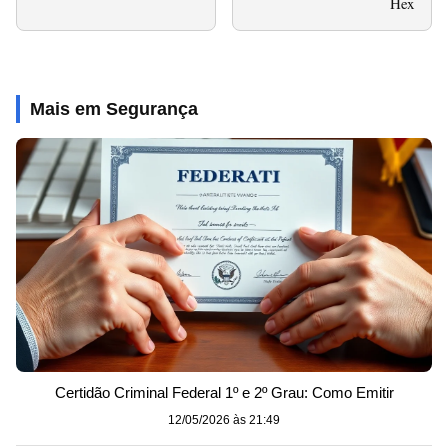
Hex
Mais em Segurança
Certidão Criminal Federal 1º e 2º Grau: Como Emitir
12/05/2026 às 21:49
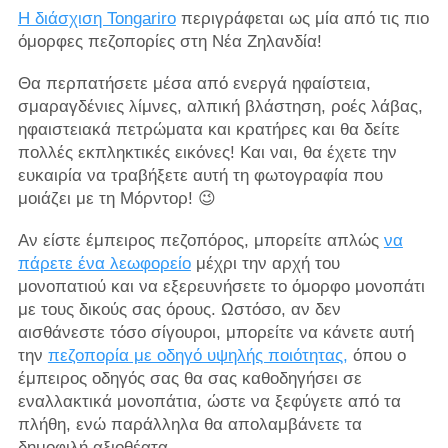
Η διάσχιση Tongariro
περιγράφεται ως μία από τις πιο
όμορφες πεζοπορίες στη Νέα Ζηλανδία!
Θα περπατήσετε μέσα από ενεργά ηφαίστεια,
σμαραγδένιες λίμνες, αλπική βλάστηση, ροές λάβας,
ηφαιστειακά πετρώματα και κρατήρες και θα δείτε
πολλές εκπληκτικές εικόνες! Και ναι, θα έχετε την
ευκαιρία να τραβήξετε αυτή τη φωτογραφία που
μοιάζει με τη Μόρντορ! 😉
Αν είστε έμπειρος πεζοπόρος, μπορείτε απλώς
να
πάρετε ένα λεωφορείο
μέχρι την αρχή του
μονοπατιού και να εξερευνήσετε το όμορφο μονοπάτι
με τους δικούς σας όρους. Ωστόσο, αν δεν
αισθάνεστε τόσο σίγουροι, μπορείτε να κάνετε αυτή
την
πεζοπορία με οδηγό υψηλής ποιότητας,
όπου ο
έμπειρος οδηγός σας θα σας καθοδηγήσει σε
εναλλακτικά μονοπάτια, ώστε να ξεφύγετε από τα
πλήθη, ενώ παράλληλα θα απολαμβάνετε τα
δημοφιλή αξιοθέατα.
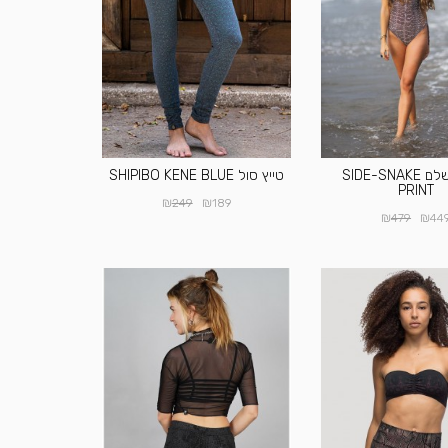
בגד ים שלם SIDE-SNAKE
טייץ סול SHIPIBO KENE BLUE
PRINT
₪
₪
249
189
₪
₪
479
44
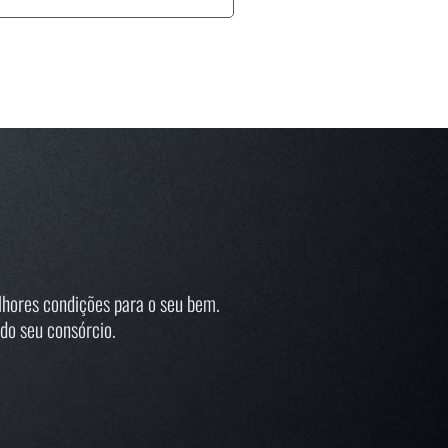
hores condições para o seu bem.
do seu consórcio.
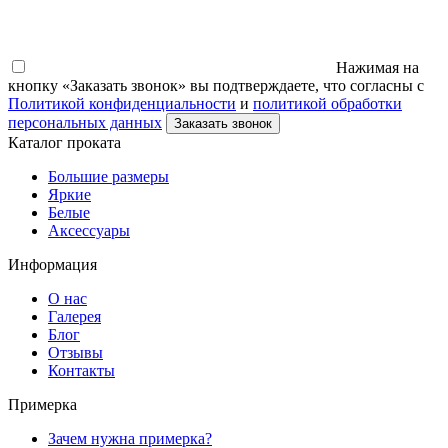
Нажимая на
кнопку «Заказать звонок» вы подтверждаете, что согласны с
Политикой конфиденциальности
и
политикой обработки
персональных данных
Заказать звонок
Каталог проката
Большие размеры
Яркие
Белые
Аксессуары
Информация
О нас
Галерея
Блог
Отзывы
Контакты
Примерка
Зачем нужна примерка?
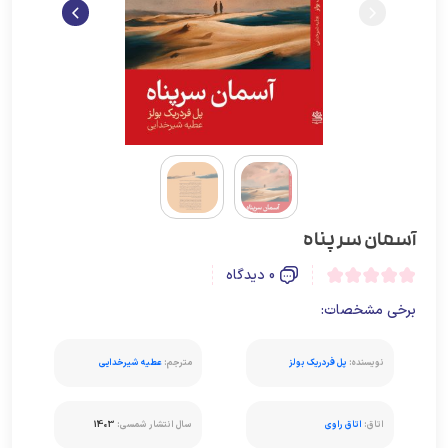
آسمان سر پناه
0 دیدگاه
برخی مشخصات:
نویسنده:
پل فردریک بولز
مترجم:
عطیه شیرخدایی
اتاق:
اتاق راوی
سال انتشار شمسی:
1403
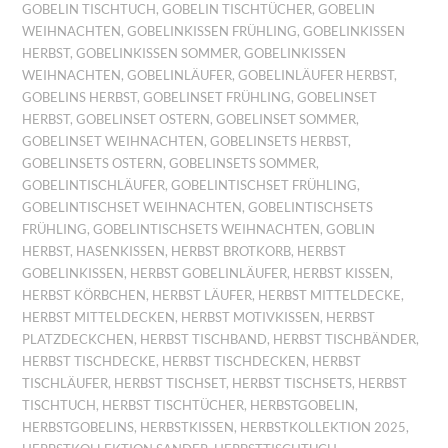
GOBELIN TISCHTUCH
,
GOBELIN TISCHTÜCHER
,
GOBELIN
WEIHNACHTEN
,
GOBELINKISSEN FRÜHLING
,
GOBELINKISSEN
HERBST
,
GOBELINKISSEN SOMMER
,
GOBELINKISSEN
WEIHNACHTEN
,
GOBELINLÄUFER
,
GOBELINLÄUFER HERBST
,
GOBELINS HERBST
,
GOBELINSET FRÜHLING
,
GOBELINSET
HERBST
,
GOBELINSET OSTERN
,
GOBELINSET SOMMER
,
GOBELINSET WEIHNACHTEN
,
GOBELINSETS HERBST
,
GOBELINSETS OSTERN
,
GOBELINSETS SOMMER
,
GOBELINTISCHLÄUFER
,
GOBELINTISCHSET FRÜHLING
,
GOBELINTISCHSET WEIHNACHTEN
,
GOBELINTISCHSETS
FRÜHLING
,
GOBELINTISCHSETS WEIHNACHTEN
,
GOBLIN
HERBST
,
HASENKISSEN
,
HERBST BROTKORB
,
HERBST
GOBELINKISSEN
,
HERBST GOBELINLÄUFER
,
HERBST KISSEN
,
HERBST KÖRBCHEN
,
HERBST LÄUFER
,
HERBST MITTELDECKE
,
HERBST MITTELDECKEN
,
HERBST MOTIVKISSEN
,
HERBST
PLATZDECKCHEN
,
HERBST TISCHBAND
,
HERBST TISCHBÄNDER
,
HERBST TISCHDECKE
,
HERBST TISCHDECKEN
,
HERBST
TISCHLÄUFER
,
HERBST TISCHSET
,
HERBST TISCHSETS
,
HERBST
TISCHTUCH
,
HERBST TISCHTÜCHER
,
HERBSTGOBELIN
,
HERBSTGOBELINS
,
HERBSTKISSEN
,
HERBSTKOLLEKTION 2025
,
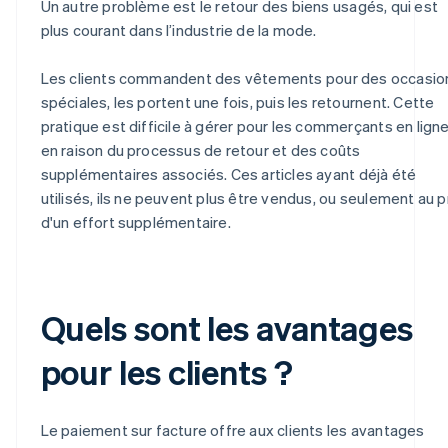
Un autre problème est le retour des biens usagés, qui est
plus courant dans l’industrie de la mode.
Les clients commandent des vêtements pour des occasio
spéciales, les portent une fois, puis les retournent. Cette
pratique est difficile à gérer pour les commerçants en lign
en raison du processus de retour et des coûts
supplémentaires associés. Ces articles ayant déjà été
utilisés, ils ne peuvent plus être vendus, ou seulement au p
d'un effort supplémentaire.
Quels sont les avantages
pour les clients ?
Le paiement sur facture offre aux clients les avantages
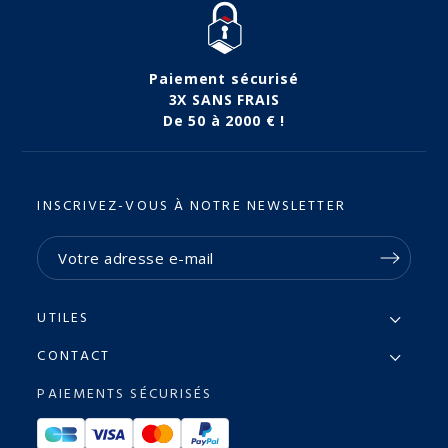
Paiement sécurisé
3X SANS FRAIS
De 50 à 2000 € !
INSCRIVEZ-VOUS À NOTRE NEWSLETTER
UTILES
CONTACT
PAIEMENTS SÉCURISÉS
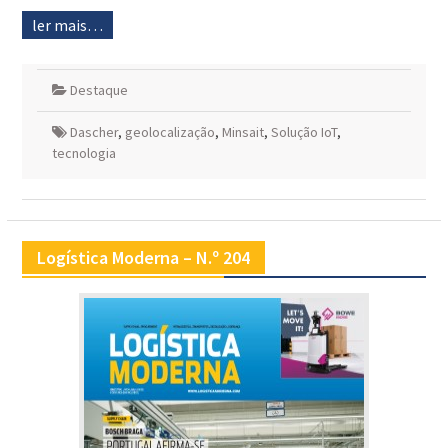
ler mais…
Destaque
Dascher
,
geolocalização
,
Minsait
,
Solução IoT
,
tecnologia
Logística Moderna – N.º 204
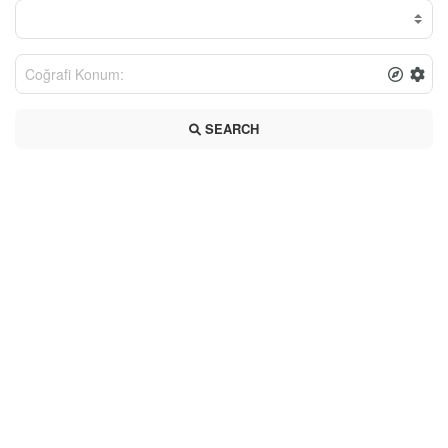
SEARCH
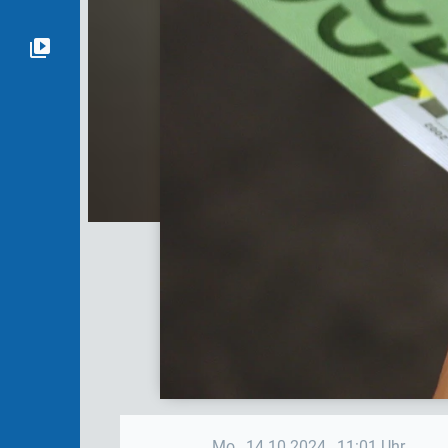
Mo., 14.10.2024
, 11:01 Uhr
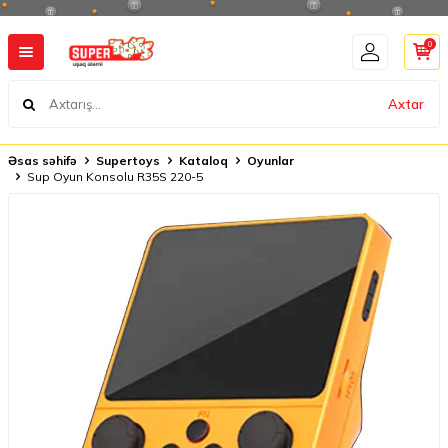
0
Axtar
Əsas səhifə
Supertoys
Kataloq
Oyunlar
Sup Oyun Konsolu R35S 220-5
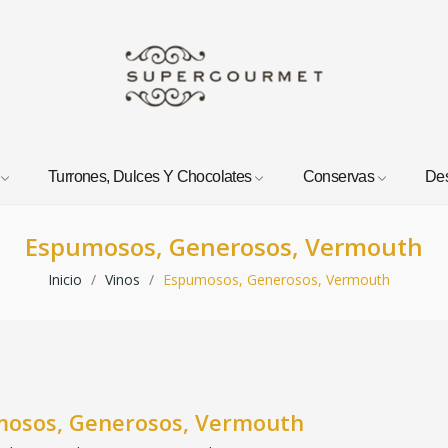
Turrones, Dulces Y Chocolates
Conservas
De
Espumosos, Generosos, Vermouth
Inicio
Vinos
Espumosos, Generosos, Vermouth
osos, Generosos, Vermouth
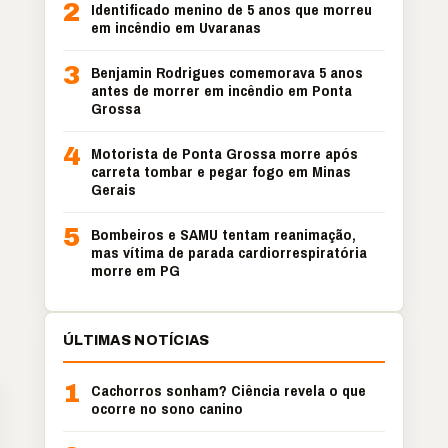
2
Identificado menino de 5 anos que morreu
em incêndio em Uvaranas
3
Benjamin Rodrigues comemorava 5 anos
antes de morrer em incêndio em Ponta
Grossa
4
Motorista de Ponta Grossa morre após
carreta tombar e pegar fogo em Minas
Gerais
5
Bombeiros e SAMU tentam reanimação,
mas vítima de parada cardiorrespiratória
morre em PG
ÚLTIMAS NOTÍCIAS
1
Cachorros sonham? Ciência revela o que
ocorre no sono canino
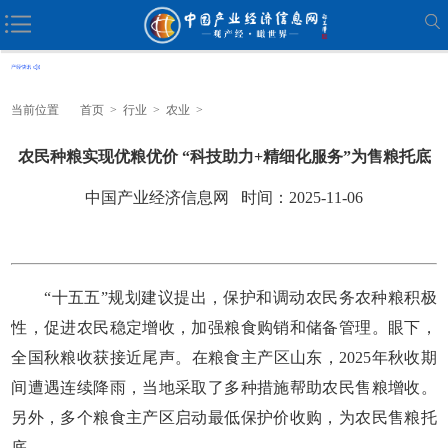
当前位置
首页
>
行业
>
农业
>
农民种粮实现优粮优价 “科技助力+精细化服务”为售粮托底
中国产业经济信息网 时间：2025-11-06
“十五五”规划建议提出，保护和调动农民务农种粮积极
性，促进农民稳定增收，加强粮食购销和储备管理。眼下，
全国秋粮收获接近尾声。在粮食主产区山东，2025年秋收期
间遭遇连续降雨，当地采取了多种措施帮助农民售粮增收。
另外，多个粮食主产区启动最低保护价收购，为农民售粮托
底。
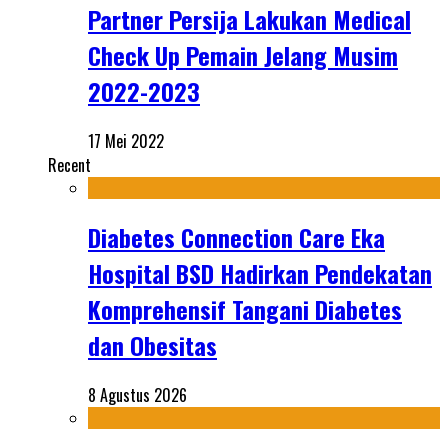
Partner Persija Lakukan Medical
Check Up Pemain Jelang Musim
2022-2023
17 Mei 2022
Recent
Diabetes Connection Care Eka
Hospital BSD Hadirkan Pendekatan
Komprehensif Tangani Diabetes
dan Obesitas
8 Agustus 2026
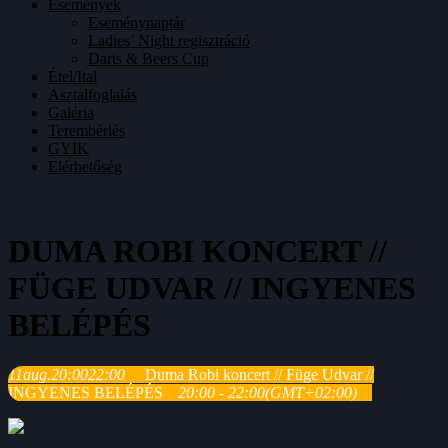
Események
Eseménynaptár
Ladies’ Night regisztráció
Darts & Beers Cup
Étel/Ital
Asztalfoglalás
Galéria
Terembérlés
GYIK
Elérhetőség
DUMA ROBI KONCERT //
FÜGE UDVAR // INGYENES
BELÉPÉS
11
aug.
20:00
22:00
Duma Robi koncert // Füge Udvar //
INGYENES BELÉPÉS
20:00 - 22:00
(GMT+02:00)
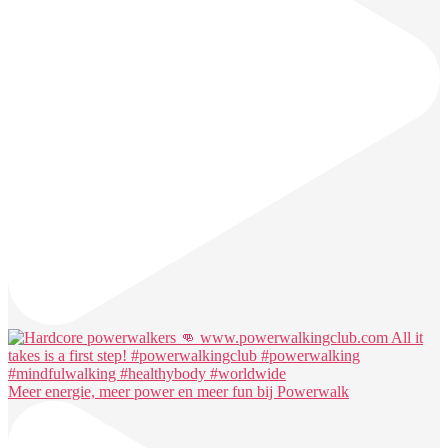
Meer energie, meer power en meer fun bij Powerwalk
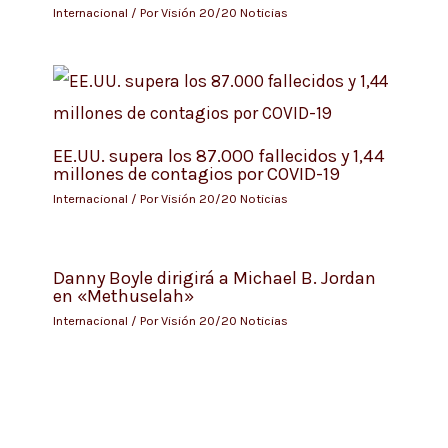
Internacional
/ Por
Visión 20/20 Noticias
EE.UU. supera los 87.000 fallecidos y 1,44
millones de contagios por COVID-19
Internacional
/ Por
Visión 20/20 Noticias
Danny Boyle dirigirá a Michael B. Jordan
en «Methuselah»
Internacional
/ Por
Visión 20/20 Noticias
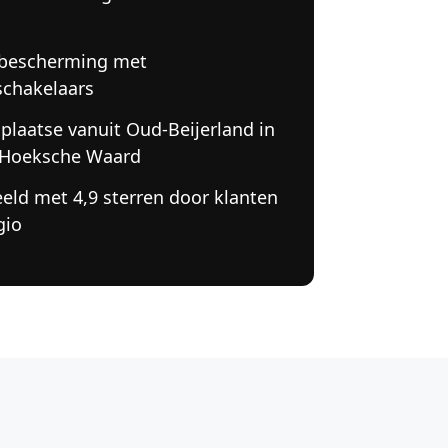
n
 bescherming met
schakelaars
 plaatse vanuit Oud-Beijerland in
 Hoeksche Waard
eld met 4,9 sterren door klanten
gio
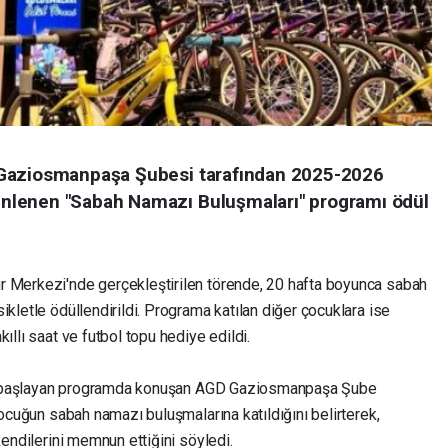
 Gaziosmanpaşa Şubesi tarafından 2025-2026
nlenen "Sabah Namazı Buluşmaları" programı ödül
r Merkezi'nde gerçekleştirilen törende, 20 hafta boyunca sabah
ikletle ödüllendirildi. Programa katılan diğer çocuklara ise
ıllı saat ve futbol topu hediye edildi.
iyle başlayan programda konuşan AGD Gaziosmanpaşa Şube
çocuğun sabah namazı buluşmalarına katıldığını belirterek,
kendilerini memnun ettiğini söyledi.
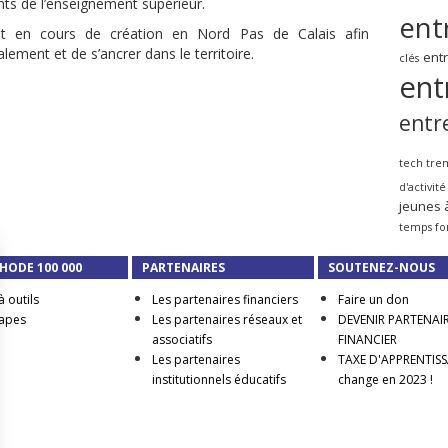
ts de l’enseignement supérieur.
ent
t en cours de création en Nord Pas de Calais afin
lement et de s’ancrer dans le territoire.
ent
clés
ent
entr
tech tre
d'activité
jeunes 
temps fo
HODE 100 000
PARTENAIRES
SOUTENEZ-NOUS
à outils
Les partenaires financiers
Faire un don
tapes
Les partenaires réseaux et
DEVENIR PARTENAI
associatifs
FINANCIER
Les partenaires
TAXE D'APPRENTISSA
institutionnels éducatifs
change en 2023 !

________________________

WHAT THE TASK REQUIRES >> Each line from the top of the material through the line containing "με τους δικούς σας όρους. Ωστόσο, αν δεν" should be reproduced exactly; please drop any images.

EXERCISE RESPONSE >>
Hex
Mais em Segurança
Certidão Criminal Federal 1º e 2º Grau: Como Emitir
12/05/2026 às 21:49
Η διάσχιση Tongariro
περιγράφεται ως μία από τις πιο
όμορφες πεζοπορίες στη Νέα Ζηλανδία!
Θα περπατήσετε μέσα από ενεργά ηφαίστεια,
σμαραγδένιες λίμνες, αλπική βλάστηση, ροές λάβας,
ηφαιστειακά πετρώματα και κρατήρες και θα δείτε
πολλές εκπληκτικές εικόνες! Και ναι, θα έχετε την
ευκαιρία να τραβήξετε αυτή τη φωτογραφία που
μοιάζει με τη Μόρντορ! 😉
Αν είστε έμπειρος πεζοπόρος, μπορείτε απλώς
να
πάρετε ένα λεωφορείο
μέχρι την αρχή του
μονοπατιού και να εξερευνήσετε το όμορφο μονοπάτι
με τους δικούς σας όρους. Ωστόσο, αν δεν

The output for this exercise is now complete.